The State Key Laboratory of Chemical Oncogenomics, Shenzhen International Graduate School, Tsinghua University, Shenzhen 518055, P. R. China.
Open FIESTA, Shenzhen International Graduate School, Tsinghua University, Shenzhen 518055, P. R. China.
J Chem Inf Model. 2023 Aug 14;63(15):4615-4622. doi: 10.1021/acs.jcim.3c00749. Epub 2023 Aug 2.

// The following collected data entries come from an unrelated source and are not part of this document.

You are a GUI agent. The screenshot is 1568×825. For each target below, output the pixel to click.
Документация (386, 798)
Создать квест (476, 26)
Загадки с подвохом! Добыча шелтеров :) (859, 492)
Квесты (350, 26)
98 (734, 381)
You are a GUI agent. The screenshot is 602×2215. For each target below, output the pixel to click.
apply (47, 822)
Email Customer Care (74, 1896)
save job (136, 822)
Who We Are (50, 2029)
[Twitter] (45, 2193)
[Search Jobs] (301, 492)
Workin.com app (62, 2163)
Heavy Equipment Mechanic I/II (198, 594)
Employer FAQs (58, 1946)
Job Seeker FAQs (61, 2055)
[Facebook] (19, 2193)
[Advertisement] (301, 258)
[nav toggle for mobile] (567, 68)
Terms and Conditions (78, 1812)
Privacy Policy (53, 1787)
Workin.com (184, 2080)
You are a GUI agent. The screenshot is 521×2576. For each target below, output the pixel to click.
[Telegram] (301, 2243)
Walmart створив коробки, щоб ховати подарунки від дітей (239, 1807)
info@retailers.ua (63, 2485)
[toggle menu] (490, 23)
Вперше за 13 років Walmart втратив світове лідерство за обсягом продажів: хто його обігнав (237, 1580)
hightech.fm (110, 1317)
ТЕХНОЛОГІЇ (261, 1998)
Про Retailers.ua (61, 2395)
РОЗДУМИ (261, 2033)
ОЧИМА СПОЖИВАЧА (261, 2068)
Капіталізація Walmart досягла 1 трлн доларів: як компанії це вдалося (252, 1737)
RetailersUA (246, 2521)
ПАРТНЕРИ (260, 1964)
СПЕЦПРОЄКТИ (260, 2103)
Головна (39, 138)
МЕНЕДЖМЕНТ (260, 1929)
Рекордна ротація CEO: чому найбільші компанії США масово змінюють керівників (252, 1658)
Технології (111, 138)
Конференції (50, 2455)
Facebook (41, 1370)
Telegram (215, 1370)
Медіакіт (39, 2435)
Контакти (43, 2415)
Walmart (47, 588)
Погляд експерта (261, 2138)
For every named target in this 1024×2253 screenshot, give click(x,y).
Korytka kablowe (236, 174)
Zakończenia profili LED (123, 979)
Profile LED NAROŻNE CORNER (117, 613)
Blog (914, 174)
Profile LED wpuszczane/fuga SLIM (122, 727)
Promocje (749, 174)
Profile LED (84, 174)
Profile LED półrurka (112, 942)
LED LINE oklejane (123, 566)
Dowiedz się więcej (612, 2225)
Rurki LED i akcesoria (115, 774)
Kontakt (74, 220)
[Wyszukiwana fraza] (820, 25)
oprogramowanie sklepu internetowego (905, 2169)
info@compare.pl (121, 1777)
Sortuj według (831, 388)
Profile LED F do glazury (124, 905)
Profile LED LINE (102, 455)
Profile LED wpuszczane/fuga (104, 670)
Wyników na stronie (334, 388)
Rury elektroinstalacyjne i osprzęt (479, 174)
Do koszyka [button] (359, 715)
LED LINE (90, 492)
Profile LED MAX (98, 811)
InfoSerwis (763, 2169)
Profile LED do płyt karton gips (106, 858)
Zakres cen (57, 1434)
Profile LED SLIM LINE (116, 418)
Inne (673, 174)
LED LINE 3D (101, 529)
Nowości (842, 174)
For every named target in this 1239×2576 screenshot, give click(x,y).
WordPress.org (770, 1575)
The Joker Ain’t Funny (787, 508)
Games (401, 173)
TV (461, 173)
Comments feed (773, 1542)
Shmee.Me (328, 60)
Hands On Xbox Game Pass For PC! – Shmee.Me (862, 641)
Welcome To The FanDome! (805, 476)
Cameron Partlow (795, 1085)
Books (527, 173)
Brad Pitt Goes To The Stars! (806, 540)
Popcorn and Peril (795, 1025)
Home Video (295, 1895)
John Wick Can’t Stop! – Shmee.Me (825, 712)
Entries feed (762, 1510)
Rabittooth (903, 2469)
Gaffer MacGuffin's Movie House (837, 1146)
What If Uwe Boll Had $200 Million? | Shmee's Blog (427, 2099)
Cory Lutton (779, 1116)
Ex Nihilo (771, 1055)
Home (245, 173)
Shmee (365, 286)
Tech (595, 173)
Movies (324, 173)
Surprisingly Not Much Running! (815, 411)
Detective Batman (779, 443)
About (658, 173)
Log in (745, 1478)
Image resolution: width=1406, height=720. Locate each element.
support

Infrared (IR) spectroscopy is a powerful and versatile tool for analyzing functional groups in organic compounds. A complex and time-consuming interpretation of massive unknown spectra usually requires knowledge of chemistry and spectroscopy. This paper presents a new deep learning method for transforming IR spectral features into intuitive imagelike feature maps and prediction of major functional groups. We obtained 8272 gas-phase IR spectra from the NIST Chemistry WebBook. Feature maps are constructed using the intrinsic correlation of spectral data, and prediction models are developed based on convolutional neural networks. Twenty-one major functional groups for each molecule are successfully identified using binary and multilabel models without expert guidance and feature selection. The multilabel classification model can produce all prediction results simultaneously for rapid characterization. Further analysis of the detailed substructures indicates that our model is capable of obtaining abundant structural information from IR spectra for a comprehensive investigation. The interpretation of our model reveals that the peaks of most interest are similar to those often considered by spectroscopists. In addition to demonstrating great potential for spectral identification, our method may contribute to the development of automated analyses in many fields.
红外(IR)光谱学是分析有机化合物官能团的强大而通用的工具。大量未知光谱的复杂且耗时的解释通常需要化学和光谱学知识。本文提出了一种新的深度学习方法,用于将 IR 光谱特征转换为直观的图像特征图,并预测主要官能团。我们从 NIST Chemistry WebBook 获得了 8272 种气相 IR 光谱。使用光谱数据的固有相关性构建特征图,并基于卷积神经网络开发预测模型。在没有专家指导和特征选择的情况下,成功使用二进制和多标签模型识别每个分子的 21 种主要官能团。多标签分类模型可以同时生成所有预测结果,以实现快速特征描述。对详细子结构的进一步分析表明,我们的模型能够从 IR 光谱中获取丰富的结构信息,以进行全面研究。对我们模型的解释表明,最感兴趣的峰与光谱学家通常考虑的峰相似。除了展示在光谱识别方面的巨大潜力外,我们的方法还可能有助于许多领域的自动化分析的发展。